(Data records)
──────
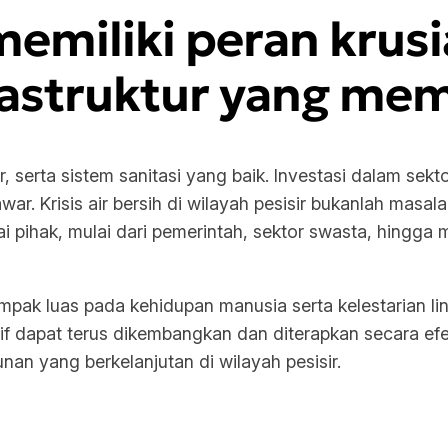
emiliki peran krusi
astruktur yang mem
, serta sistem sanitasi yang baik. Investasi dalam sekto
r. Krisis air bersih di wilayah pesisir bukanlah masal
 pihak, mulai dari pemerintah, sektor swasta, hingga
ampak luas pada kehidupan manusia serta kelestarian 
atif dapat terus dikembangkan dan diterapkan secara efe
an yang berkelanjutan di wilayah pesisir.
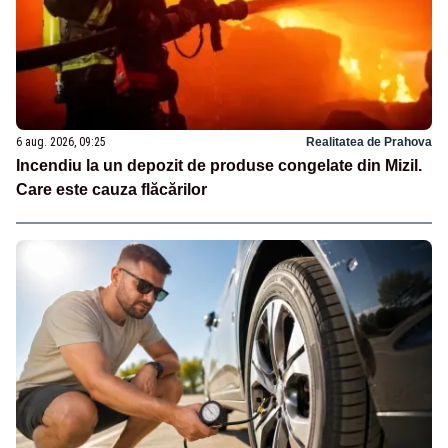
6 aug. 2026, 09:25
Realitatea de Prahova
Incendiu la un depozit de produse congelate din Mizil.
Care este cauza flăcărilor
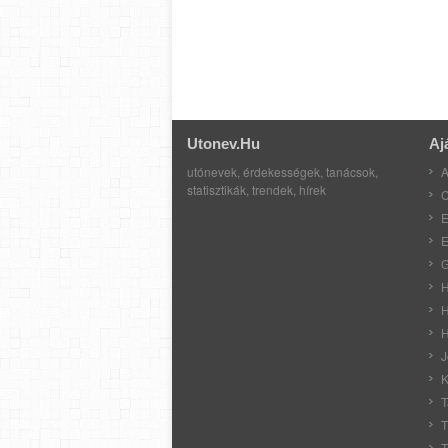
Utonev.hu
Aj
utónevek, érdekességek, tanácsok,
A
statisztikák, trendek, hírek
C
E
E
G
H
H
H
J
K
T
T
T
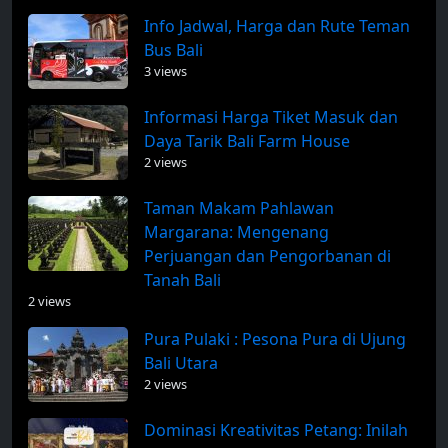
Info Jadwal, Harga dan Rute Teman
Bus Bali
3 views
Informasi Harga Tiket Masuk dan
Daya Tarik Bali Farm House
2 views
Taman Makam Pahlawan
Margarana: Mengenang
Perjuangan dan Pengorbanan di
Tanah Bali
2 views
Pura Pulaki : Pesona Pura di Ujung
Bali Utara
2 views
Dominasi Kreativitas Petang: Inilah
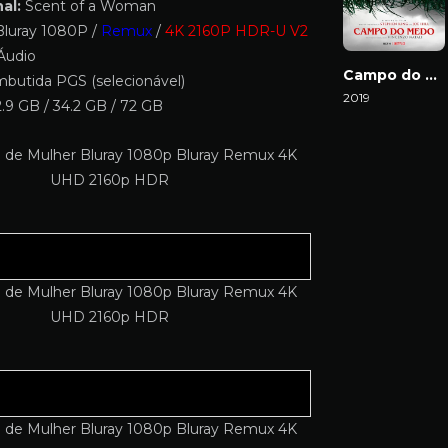
al:
Scent of a Woman
luray 1080P /
Remux
/
4K 2160P HDR-U V2
Áudio
Campo do Medo
butida PGS (selecionável)
2019
.9 GB / 34.2 GB / 72 GB
Download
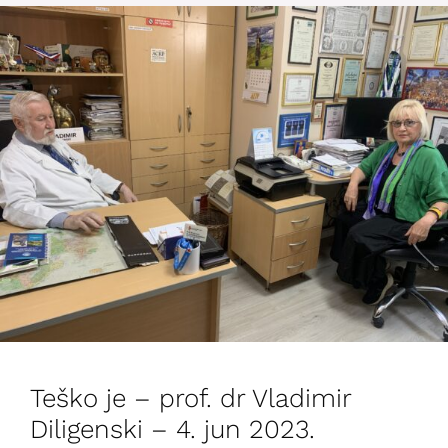
Teško je – prof. dr Vladimir
Diligenski – 4. jun 2023.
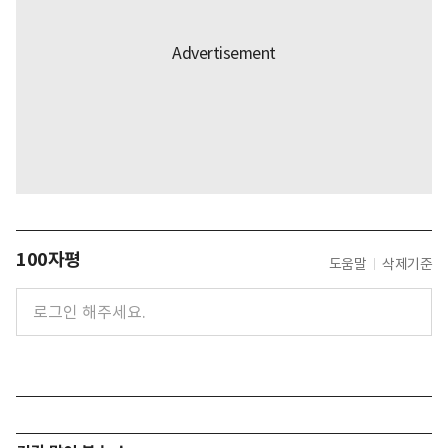
100자평
도움말
삭제기준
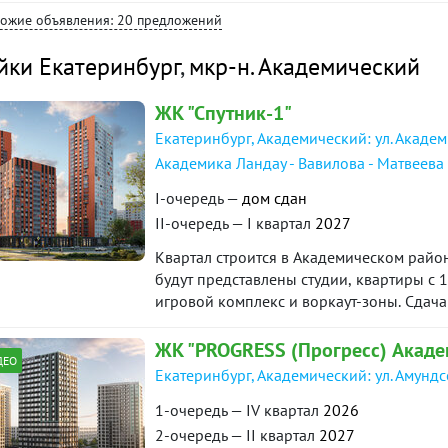
Юридически чистый объект, один взросл
хожие объявления: 20 предложений
покажу. ID объекта в нашей базе: 26653
йки Екатеринбург
,
мкр-н. Академический
ЖК "Спутник-1"
Екатеринбург, Академический: ул. Академ
Академика Ландау - Вавилова - Матвеева
I-очередь —
дом сдан
II-очередь — I квартал
2027
Квартал строится в Академическом район
будут представлены студии, квартиры с 1
игровой комплекс и воркаут-зоны. Сдача
года.
ЖК "PROGRESS (Прогресс) Акаде
ДЕО
Екатеринбург, Академический: ул. Амунд
1-очередь — IV квартал
2026
2-очередь — II квартал
2027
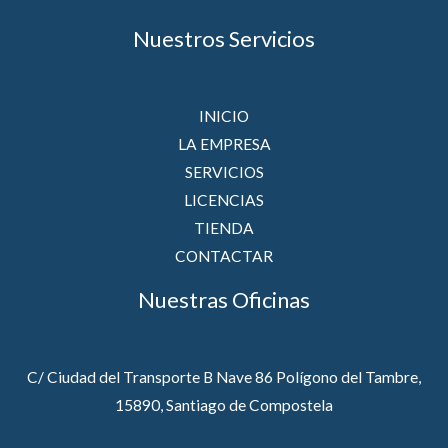
Nuestros Servicios
INICIO
LA EMPRESA
SERVICIOS
LICENCIAS
TIENDA
CONTACTAR
Nuestras Oficinas
C/ Ciudad del Transporte B Nave 86 Polígono del Tambre,
15890, Santiago de Compostela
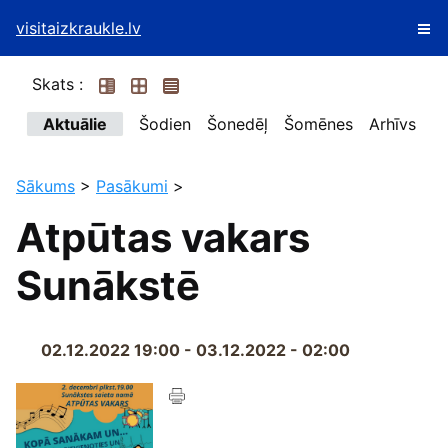
visitaizkraukle.lv
Skats :
Aktuālie
Šodien
Šonedēļ
Šomēnes
Arhīvs
Sākums
>
Pasākumi
>
Atpūtas vakars
Sunākstē
02.12.2022 19:00 - 03.12.2022 - 02:00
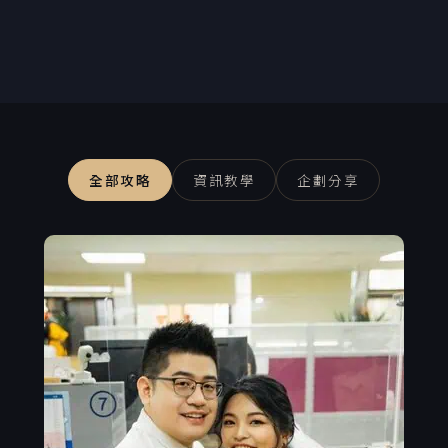
全部攻略
資訊教學
企劃分享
──────
== AIM OF THE EXERCISE ==
Total lines with "yang" in the records above: report that figure alone.

== SOLVED PROBLEM ==
3